August 24, 2010
Guest Columnist @ the Library
Caroline Tesauro, Youth Services Librarian
Although summer doesn’t officially end until September 23rd, it effectively ends with the beginning of school. We’ve wrapped up our Summer Reading Program (although kids can pick up prizes until August 31st) and are ready for the new school year. Most long-time residents of Radford know that many Middle and High School students come to the library after school and wait for their parents to pick them up after work. This means for most of them approximately two and a half hours of unsupervised freedom – and for many it’s their first experience no after school care. The word unsupervised is chosen carefully. While the Radford Public Library constantly strives to provide a safe environment for all of our patrons at all times, we do not attempt in any way to provide after school care for children and teens.
When it comes to the crowd of Teens in the library in the afternoons, library staff is available to answer reference questions, for reader’s advisory and help with the hundreds of little questions that come up each day. We keep a lid on the noise level – which got much easier to control with the recent addition of a Teen Center and shoo the kids off the stone planters in front of the building – for some unfathomable reason teens constantly want to sit on them. Library staff, however, is not keeping track of how the Teens are coming and going.
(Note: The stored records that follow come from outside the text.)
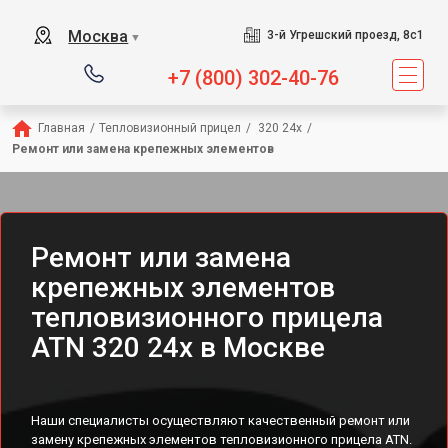
Москва
3-й Угрешский проезд, 8с1
▼
+7 (800) 302-40-76
Главная
/
Тепловизионный прицел
/
 320 24x
/
Ремонт или замена крепежных элементов
Ремонт или замена
крепежных элементов
тепловизионного прицела
ATN 320 24x в Москве
Наши специалисты осуществляют качественный ремонт или
замену крепежных элементов тепловизионного прицела ATN.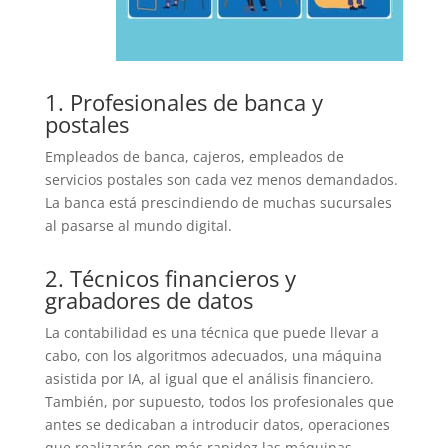
1. Profesionales de banca y
postales
Empleados de banca, cajeros, empleados de
servicios postales son cada vez menos demandados.
La banca está prescindiendo de muchas sucursales
al pasarse al mundo digital.
2. Técnicos financieros y
grabadores de datos
La contabilidad es una técnica que puede llevar a
cabo, con los algoritmos adecuados, una máquina
asistida por IA, al igual que el análisis financiero.
También, por supuesto, todos los profesionales que
antes se dedicaban a introducir datos, operaciones
que realizarán con más rapidez las máquinas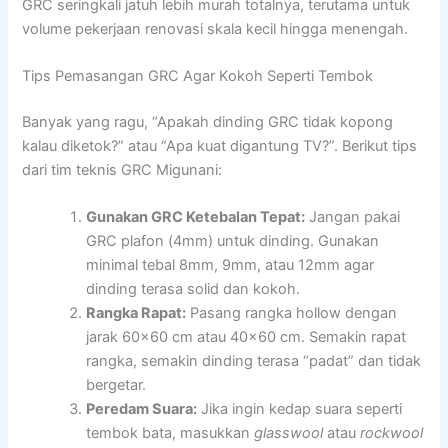
GRC seringkali jatuh lebih murah totalnya, terutama untuk
volume pekerjaan renovasi skala kecil hingga menengah.
Tips Pemasangan GRC Agar Kokoh Seperti Tembok
Banyak yang ragu, “Apakah dinding GRC tidak kopong
kalau diketok?” atau “Apa kuat digantung TV?”. Berikut tips
dari tim teknis GRC Migunani:
Gunakan GRC Ketebalan Tepat:
Jangan pakai
GRC plafon (4mm) untuk dinding. Gunakan
minimal tebal 8mm, 9mm, atau 12mm agar
dinding terasa solid dan kokoh.
Rangka Rapat:
Pasang rangka hollow dengan
jarak 60×60 cm atau 40×60 cm. Semakin rapat
rangka, semakin dinding terasa “padat” dan tidak
bergetar.
Peredam Suara:
Jika ingin kedap suara seperti
tembok bata, masukkan
glasswool
atau
rockwool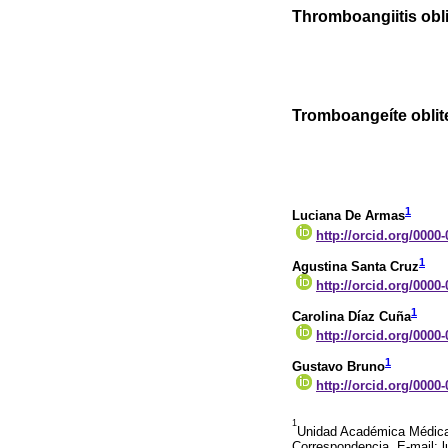
Thromboangiitis obl
Tromboangeíte obli
1
Luciana De Armas
http://orcid.org/0000
1
Agustina Santa Cruz
http://orcid.org/0000
1
Carolina Díaz Cuña
http://orcid.org/0000
1
Gustavo Bruno
http://orcid.org/0000
1
Unidad Académica Médica 
Correspondencia. E-mail: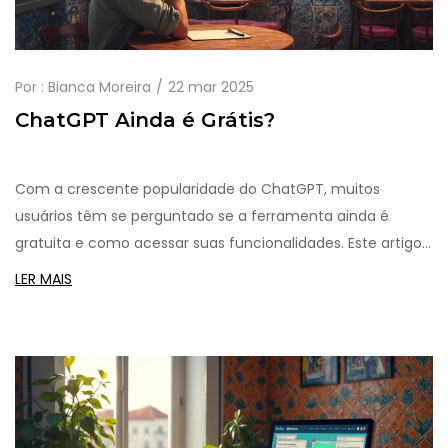
Por :
Bianca Moreira
22 mar 2025
ChatGPT Ainda é Grátis?
Com a crescente popularidade do ChatGPT, muitos
usuários têm se perguntado se a ferramenta ainda é
gratuita e como acessar suas funcionalidades. Este artigo
explora as mudanças recentes no modelo de precificação
LER MAIS
do ChatGPT, incluindo versões premium e dicas de como
maximizar o uso da plataforma. Saiba como isso pode
impactar sua experiência com inteligência artificial.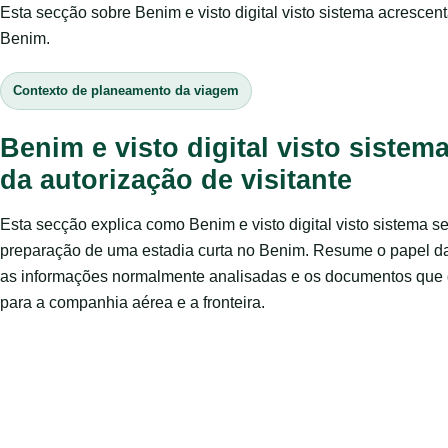
Esta secção sobre Benim e visto digital visto sistema acrescen
Benim.
Contexto de planeamento da viagem
Benim e visto digital visto sistema
da autorização de visitante
Esta secção explica como Benim e visto digital visto sistema 
preparação de uma estadia curta no Benim. Resume o papel da 
as informações normalmente analisadas e os documentos que 
para a companhia aérea e a fronteira.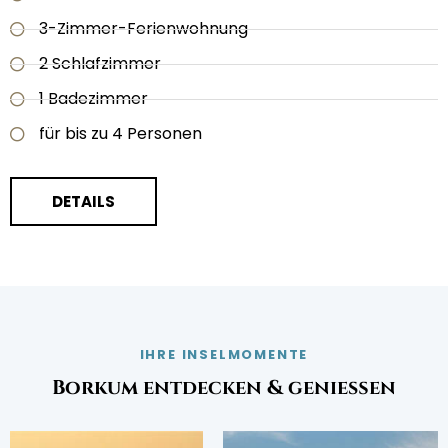
3-Zimmer-Ferienwohnung
2 Schlafzimmer
1 Badezimmer
für bis zu 4 Personen
DETAILS
IHRE INSELMOMENTE
Borkum entdecken & genießen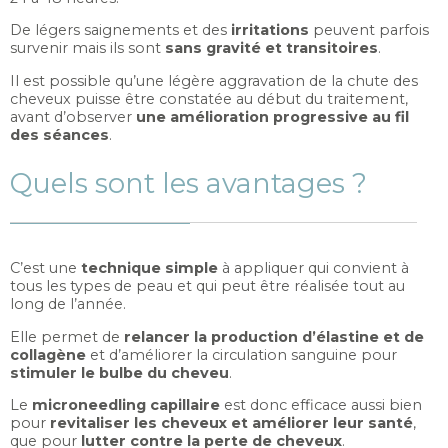
De légers saignements et des
irritations
peuvent parfois
survenir mais ils sont
sans gravité et transitoires
.
Il est possible qu’une légère aggravation de la chute des
cheveux puisse être constatée au début du traitement,
avant d’observer
une amélioration progressive au fil
des séances
.
Quels sont les avantages ?
C’est une
technique simple
à appliquer qui convient à
tous les types de peau et qui peut être réalisée tout au
long de l’année.
Elle permet de
relancer la production d’élastine et de
collagène
et d’améliorer la circulation sanguine pour
stimuler le bulbe du cheveu
.
Le
microneedling capillaire
est donc efficace aussi bien
pour
revitaliser les cheveux et améliorer leur santé
,
que pour
lutter contre la perte de cheveux
.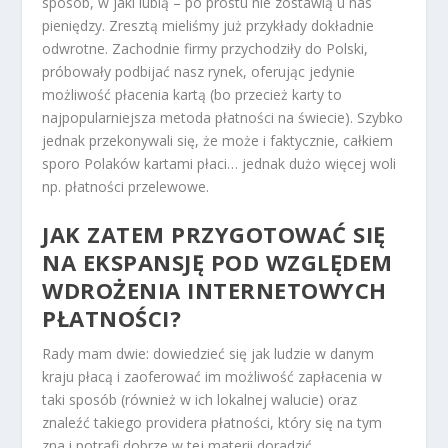
sposób, w jaki lubią – po prostu nie zostawią u nas
pieniędzy. Zresztą mieliśmy już przykłady dokładnie
odwrotne. Zachodnie firmy przychodziły do Polski,
próbowały podbijać nasz rynek, oferując jedynie
możliwość płacenia kartą (bo przecież karty to
najpopularniejsza metoda płatności na świecie). Szybko
jednak przekonywali się, że może i faktycznie, całkiem
sporo Polaków kartami płaci… jednak dużo więcej woli
np. płatności przelewowe.
JAK ZATEM PRZYGOTOWAĆ SIĘ
NA EKSPANSJĘ POD WZGLĘDEM
WDROŻENIA INTERNETOWYCH
PŁATNOŚCI?
Rady mam dwie: dowiedzieć się jak ludzie w danym
kraju płacą i zaoferować im możliwość zapłacenia w
taki sposób (również w ich lokalnej walucie) oraz
znaleźć takiego providera płatności, który się na tym
zna i potrafi dobrze w tej materii doradzić.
The level of hustle and bustle in and out of the building after school is high. Kids come, drop off their books (although we do not encourage this and theft has been an issue in the past) and then walk to Sonic or CVS for a snack. Then they come back with their food and we make them leave again to eat it outside. The no food or drink rule never does sink in with our patrons. Then the kids come back in and socialize or check their Facebook page, then they go out again – maybe to walk through Wildwood, or to see who else is around the building. Not every teen follows this pattern, but what they do have in common is that they can’t sit still – and who can blame them? They’ve been still and quiet in school for hours and now they have a few hours of unsupervised freedom.
Some would argue that Teens aren’t using the library properly if they aren’t sitting still reading or doing homework, but that’s an old notion of what libraries are. As we’ve transitioned into the computer age libraries have adapted and we offer a community space just as much as we offer access to information and free internet. As we start a new school year we welcome back the kids we didn’t see over the summer and look forward to meeting a new group of teens that will be regulars in our Teen Center this year.